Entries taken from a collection
━━━━━━━━

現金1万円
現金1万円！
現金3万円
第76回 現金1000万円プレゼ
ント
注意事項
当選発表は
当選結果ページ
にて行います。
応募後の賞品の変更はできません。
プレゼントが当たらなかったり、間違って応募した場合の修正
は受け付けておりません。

━━━━━━━━

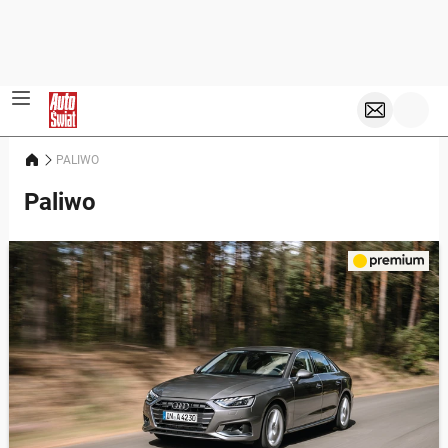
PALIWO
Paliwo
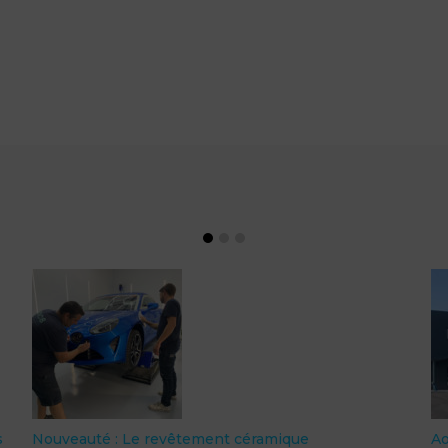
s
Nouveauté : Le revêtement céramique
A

━━━━━━━━

- _Work task_
Using the entries shown above, reproduce verbatim the lines from the line bearing "第76回 現金1000万円プレゼ" to the line bearing "は受け付けておりません。", inclusive.

- _Task result_
第76回 現金1000万円プレゼ
ント
注意事項
当選発表は
当選結果ページ
にて行います。
応募後の賞品の変更はできません。
プレゼントが当たらなかったり、間違って応募した場合の修正
は受け付けておりません。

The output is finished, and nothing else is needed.